The Netflix series Madoff: The Monster of Wall Street, about Bernie Madoff, who ran a Ponzi scheme in the US for more than 20 years, makes for fascinating viewing. It provides insight into how even wealthy, financially astute individuals are entrapped by these schemes.

South Africa had its own Madoff in the form of Barry Tannenbaum, whose Ponzi scheme collapsed around the same time as Madoff’s did in 2009, after four years of conning many wealthy individuals out of an estimated R12.5 billion.

In his testimony, Madoff confirmed that he had never made a trade and that all returns paid out were from new investors.

Tannenbaum’s victims included a former CEO of Pick n Pay, a one-time head of the JSE and a former boss of OK Bazaars.

In retrospect, it is easy to see that Madoff was running a scam because his operation had all the red flags we are warned about. He offered guaranteed returns well above the market rate; he never made losses even when the markets fell; and when anyone asked any difficult questions, he just fobbed them off.

READ: I made a lot of people rich: Madoff

He told investors that, if they wanted to ask questions, they could take their money elsewhere.

He created the perception of a secret club, making his investment “exclusive”; something you wanted to be a part of.

Investing in Madoff’s fund made you an “insider”; it was a status symbol and investors were so afraid of being excluded that they didn’t ask questions.

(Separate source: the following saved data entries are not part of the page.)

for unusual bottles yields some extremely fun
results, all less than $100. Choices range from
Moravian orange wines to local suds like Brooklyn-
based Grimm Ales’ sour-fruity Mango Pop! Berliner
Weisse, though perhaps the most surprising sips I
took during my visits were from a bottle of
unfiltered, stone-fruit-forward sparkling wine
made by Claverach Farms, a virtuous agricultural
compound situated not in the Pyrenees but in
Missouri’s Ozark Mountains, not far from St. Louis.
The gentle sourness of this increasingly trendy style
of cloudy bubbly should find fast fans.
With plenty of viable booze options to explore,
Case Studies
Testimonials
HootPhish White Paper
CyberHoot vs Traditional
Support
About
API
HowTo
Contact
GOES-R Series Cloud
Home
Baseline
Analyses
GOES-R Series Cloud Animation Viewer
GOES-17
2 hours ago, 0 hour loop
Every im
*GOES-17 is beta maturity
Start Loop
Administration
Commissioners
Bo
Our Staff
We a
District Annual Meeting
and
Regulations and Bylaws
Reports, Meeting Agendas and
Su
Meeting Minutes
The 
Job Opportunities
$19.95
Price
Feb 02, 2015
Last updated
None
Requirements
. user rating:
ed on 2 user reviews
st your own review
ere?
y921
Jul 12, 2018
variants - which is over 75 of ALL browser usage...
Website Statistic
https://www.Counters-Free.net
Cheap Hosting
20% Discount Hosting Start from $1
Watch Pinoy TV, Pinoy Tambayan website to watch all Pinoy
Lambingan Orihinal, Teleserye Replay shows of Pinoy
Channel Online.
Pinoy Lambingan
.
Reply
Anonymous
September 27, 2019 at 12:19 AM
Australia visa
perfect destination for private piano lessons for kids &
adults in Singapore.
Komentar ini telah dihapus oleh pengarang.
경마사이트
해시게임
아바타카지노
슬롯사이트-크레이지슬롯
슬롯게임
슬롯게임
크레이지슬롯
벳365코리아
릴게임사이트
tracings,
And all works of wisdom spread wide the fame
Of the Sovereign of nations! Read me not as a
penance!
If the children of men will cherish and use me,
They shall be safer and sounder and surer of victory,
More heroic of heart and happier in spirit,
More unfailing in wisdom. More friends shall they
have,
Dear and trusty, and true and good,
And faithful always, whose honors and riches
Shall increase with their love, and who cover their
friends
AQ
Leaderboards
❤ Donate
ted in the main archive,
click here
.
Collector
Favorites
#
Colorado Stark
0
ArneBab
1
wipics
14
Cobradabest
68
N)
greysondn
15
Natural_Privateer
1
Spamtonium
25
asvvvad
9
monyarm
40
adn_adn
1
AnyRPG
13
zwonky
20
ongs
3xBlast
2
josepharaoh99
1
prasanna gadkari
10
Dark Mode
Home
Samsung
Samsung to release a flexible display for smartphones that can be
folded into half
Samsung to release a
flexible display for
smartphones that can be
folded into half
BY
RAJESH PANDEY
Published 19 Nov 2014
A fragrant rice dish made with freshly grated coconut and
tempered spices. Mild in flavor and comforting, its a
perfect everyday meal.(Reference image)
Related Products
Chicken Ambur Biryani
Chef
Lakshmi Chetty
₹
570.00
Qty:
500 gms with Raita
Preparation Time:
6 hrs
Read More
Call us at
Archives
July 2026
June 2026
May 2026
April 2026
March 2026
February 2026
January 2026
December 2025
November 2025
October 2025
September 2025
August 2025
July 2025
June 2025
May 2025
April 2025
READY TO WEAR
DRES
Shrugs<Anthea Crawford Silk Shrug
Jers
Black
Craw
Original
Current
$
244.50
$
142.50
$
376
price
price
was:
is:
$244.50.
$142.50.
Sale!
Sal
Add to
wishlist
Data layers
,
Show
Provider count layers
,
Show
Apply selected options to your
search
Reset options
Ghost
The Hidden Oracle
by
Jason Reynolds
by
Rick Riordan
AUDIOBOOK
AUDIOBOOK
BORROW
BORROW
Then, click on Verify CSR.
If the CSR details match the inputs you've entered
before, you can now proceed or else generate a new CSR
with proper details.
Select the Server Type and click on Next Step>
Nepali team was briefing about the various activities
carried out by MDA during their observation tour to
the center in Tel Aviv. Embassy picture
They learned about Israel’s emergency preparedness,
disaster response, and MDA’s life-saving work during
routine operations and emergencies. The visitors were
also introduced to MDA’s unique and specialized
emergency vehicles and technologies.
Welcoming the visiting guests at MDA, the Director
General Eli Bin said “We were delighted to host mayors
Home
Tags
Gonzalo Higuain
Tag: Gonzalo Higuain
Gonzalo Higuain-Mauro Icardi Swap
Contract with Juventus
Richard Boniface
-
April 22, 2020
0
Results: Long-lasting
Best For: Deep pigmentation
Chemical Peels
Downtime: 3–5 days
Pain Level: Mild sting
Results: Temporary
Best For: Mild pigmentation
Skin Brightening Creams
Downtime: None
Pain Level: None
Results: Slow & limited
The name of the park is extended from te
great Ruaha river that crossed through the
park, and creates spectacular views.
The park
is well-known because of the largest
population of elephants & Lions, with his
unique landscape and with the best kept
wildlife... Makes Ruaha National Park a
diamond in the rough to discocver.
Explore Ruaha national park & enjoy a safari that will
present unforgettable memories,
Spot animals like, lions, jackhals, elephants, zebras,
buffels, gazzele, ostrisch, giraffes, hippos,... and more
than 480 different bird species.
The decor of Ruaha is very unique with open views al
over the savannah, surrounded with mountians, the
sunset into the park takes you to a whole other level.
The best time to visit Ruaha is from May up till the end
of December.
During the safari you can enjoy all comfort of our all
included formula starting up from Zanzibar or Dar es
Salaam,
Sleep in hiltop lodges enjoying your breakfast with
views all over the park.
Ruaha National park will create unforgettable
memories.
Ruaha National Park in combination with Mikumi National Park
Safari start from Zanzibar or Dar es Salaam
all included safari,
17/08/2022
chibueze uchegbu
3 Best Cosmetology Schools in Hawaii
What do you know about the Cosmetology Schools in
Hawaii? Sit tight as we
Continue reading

Tannenbaum’s scheme was similar in this regard – it was marketed to wealthy insiders and had the added sweetener of being a way to circumvent exchange controls and avoid tax.

Ponzi schemes appeal to our greed. If your investment keeps giving amazing returns, why walk away?

Yet it is those very returns that are the biggest red flag. When an investment promises any return above cash, the first question you need to ask is: What is it invested in?

Madoff claimed he was using a hedging strategy that made money whether the stock market rose or fell. He was seen as a sort of wizard who could select the correct stocks every single time.

Tannenbaum claimed his fund was invested in the components used to manufacture HIV/Aids medicines, and offered returns of up to 200%.

Nowadays, most Ponzi schemes focus on crypto assets and/or foreign exchange, such as the Mirror Trading International scheme, which went into liquidation in 2021.

The rise in the value of cryptocurrency (prior to last year) made this claim seem believable to investors. But even Bitcoin never went up in a straight line.

The same rules always apply – if it seems too good to be true, it is.

Fraudsters come up with all sorts of smoke and mirrors, and use all kinds of fancy jargon to pull the wool over even financially sophisticated people’s eyes.

Don’t think that this time it is different – the only thing that’s different is the marketing story.

When in doubt, read the Consumer Protection Act, which states that a pyramid (multiplication) scheme “exists when a person offers, promises or guarantees to any consumer, investor or participant an effective annual interest rate … that is at least 20% above the repo rate”.